> -----Original Message-----
> From: Stephen Hemminger <[email protected]>
> Sent: Wednesday 24 June 2026 00:23
> To: [email protected]
> Cc: Stephen Hemminger <[email protected]>; Konstantin Ananyev
> <[email protected]>;
> Marat Khalili <[email protected]>
> Subject: [PATCH v4 3/7] test/bpf: add test for large shift
>
> The JIT compiler had issues with immediate values on shift instructions
> so add a new test to cover that case.
>
> Signed-off-by: Stephen Hemminger <[email protected]>
> ---
> app/test/test_bpf.c | 66 +++++++++++++++++++++++++++++++++++++++++++++
> 1 file changed, 66 insertions(+)
>
> diff --git a/app/test/test_bpf.c b/app/test/test_bpf.c
> index 232e9e2a98..b54e36910b 100644
> --- a/app/test/test_bpf.c
> +++ b/app/test/test_bpf.c
> @@ -2005,6 +2005,58 @@ test_div1_check(uint64_t rc, const void *arg)
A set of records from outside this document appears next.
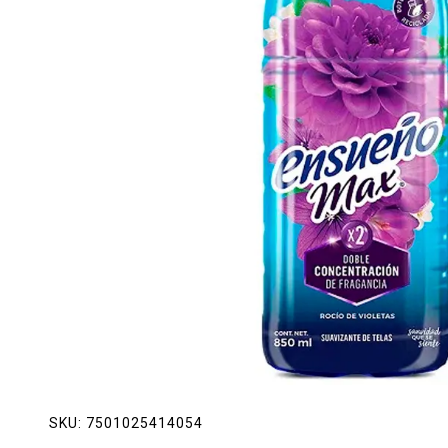
Lácteos
Limpieza del hogar
Mascotas
Pan de la casa
Preciasos
Salchichonería
SKU:
7501025414054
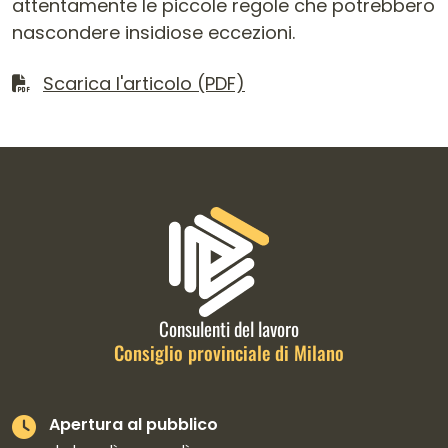
attentamente le piccole regole che potrebbero
nascondere insidiose eccezioni.
Scarica il file
Scarica l'articolo (PDF)
Informazioni di contatto e link is
Consulenti del lavoro
Consiglio provinciale di Milano
Apertura al pubblico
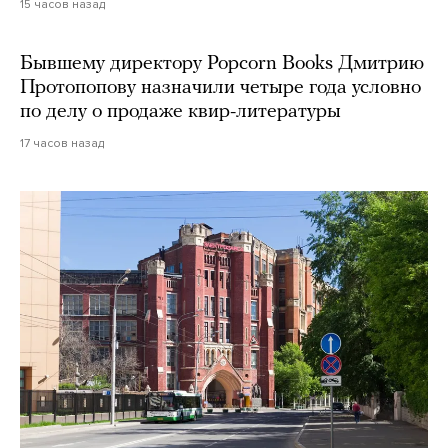
15 часов назад
Бывшему директору Popcorn Books Дмитрию
Протопопову назначили четыре года условно
по делу о продаже квир-литературы
17 часов назад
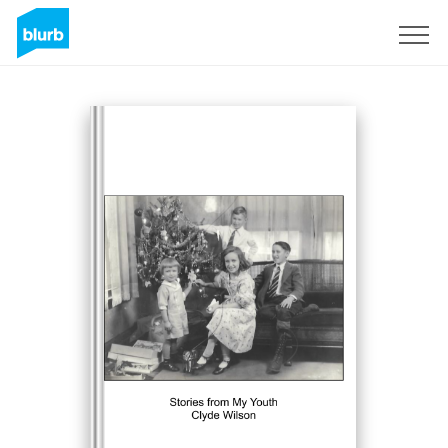
S'inscrire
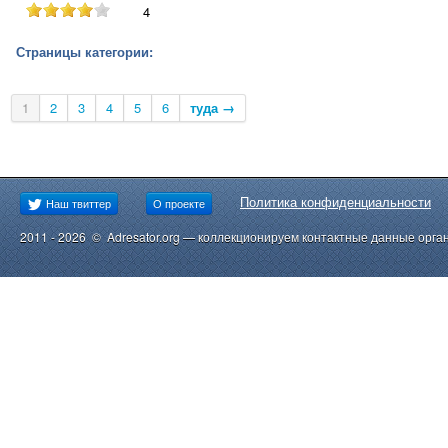
4
Страницы категории:
1
2
3
4
5
6
туда →
Политика конфиденциальности
Наш твиттер
О проекте
2011 - 2026 © Adresator.org — коллекционируем контактные данные орга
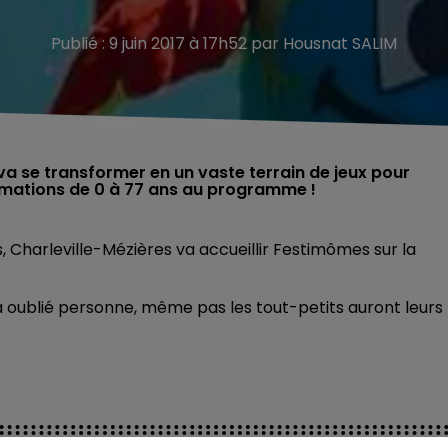
Publié : 9 juin 2017 à 17h52 par Housnat SALIM
va se transformer en un vaste terrain de jeux pour
animations de 0 à 77 ans au programme !
s, Charleville-Mézières va accueillir Festimômes sur la
a oublié personne, même pas les tout-petits auront leurs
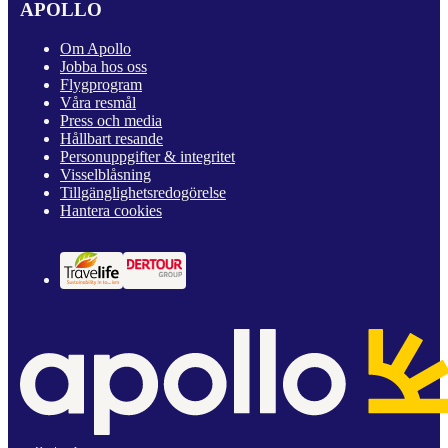
APOLLO
Om Apollo
Jobba hos oss
Flygprogram
Våra resmål
Press och media
Hållbart resande
Personuppgifter & integritet
Visselblåsning
Tillgänglighetsredogörelse
Hantera cookies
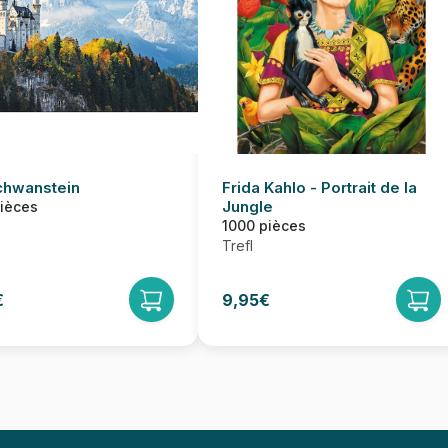
hwanstein
Frida Kahlo - Portrait de la
Jungle
pièces
1000 pièces
Trefl
€
9,95€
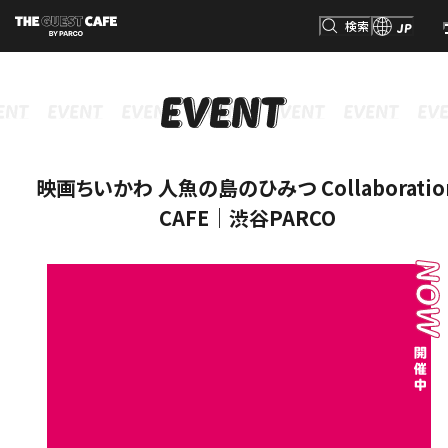
検索
JP
INFORMATION
MENU
GOODS
RESERVATION
インフォメーション
メニュー
グッズ
予約
検索
映画ちいかわ 人魚の島のひみつ Collaboratio
CAFE｜渋谷PARCO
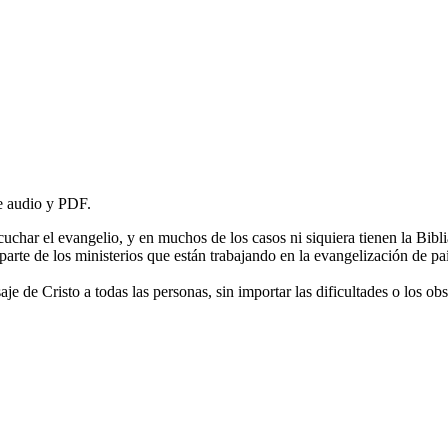
de audio y PDF.
har el evangelio, y en muchos de los casos ni siquiera tienen la Biblia
arte de los ministerios que están trabajando en la evangelización de paí
e de Cristo a todas las personas, sin importar las dificultades o los obs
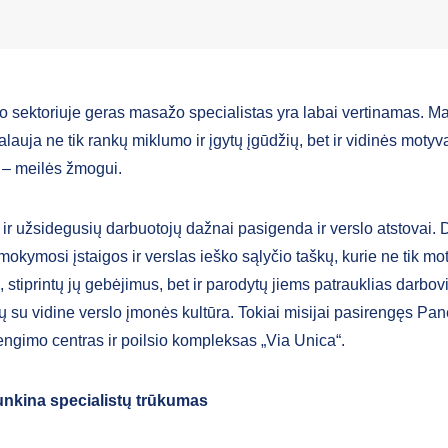
o sektoriuje geras masažo specialistas yra labai vertinamas. M
lauja ne tik rankų miklumo ir įgytų įgūdžių, bet ir vidinės motyva
 – meilės žmogui.
 ir užsidegusių darbuotojų dažnai pasigenda ir verslo atstovai. 
mokymosi įstaigos ir verslas ieško sąlyčio taškų, kurie ne tik mo
, stiprintų jų gebėjimus, bet ir parodytų jiems patrauklias darbov
ų su vidine verslo įmonės kultūra. Tokiai misijai pasirengęs Pa
rengimo centras ir poilsio kompleksas „Via Unica“.
sunkina specialistų trūkumas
> return cmp_res(__func__, 0, rc, dve.out, dvt->out, sizeof(dve.out));
> }
>
> +/*
> + * Shift by an immediate that doesn't fit in a signed byte: the C1 shift
> + * group takes a fixed 1-byte immediate, but imm_size() returns 4 for
> + * counts >= 128, so the x86 JIT emits 3 stray bytes and desyncs the
> + * instruction stream. The shift results are discarded (a count >= 64 is
> + * UB in the interpreter); the test returns a known constant, which the
> + * corrupted stream fails to produce.
> + */
> +static const struct ebpf_insn test_shift_big_imm_prog[] = {
> + {
> + .code = (BPF_ALU | EBPF_MOV | BPF_K),
> + .dst_reg = EBPF_REG_2,
> + .imm = 0x1,
> + },
> + {
> + .code = (EBPF_ALU64 | BPF_LSH | BPF_K),
> + .dst_reg = EBPF_REG_2,
> + .imm = 137,
> + },
> + {
> + .code = (EBPF_ALU64 | BPF_RSH | BPF_K),
> + .dst_reg = EBPF_REG_2,
> + .imm = 200,
> + },
> + {
> + .code = (EBPF_ALU64 | EBPF_ARSH | BPF_K),
> + .dst_reg = EBPF_REG_2,
> + .imm = 255,
> + },
> + /* known result; a desynced stream won't reproduce it */
> + {
> + .code = (BPF_ALU | EBPF_MOV | BPF_K),
> + .dst_reg = EBPF_REG_0,
> + .imm = 0x55,
> + },
> + {
> + .code = (BPF_JMP | EBPF_EXIT),
> + },
> +};
// snip the rest
Thanks a lot for adding this test. Can we use the shift results though, instead
of discarding them, maybe as another test case? If the interpreter is unable to
reproduce them or triggers sanitizer it needs to be fixed as well. (Apologies
for this scope creep but I hope we get to the bottom of it eventually.)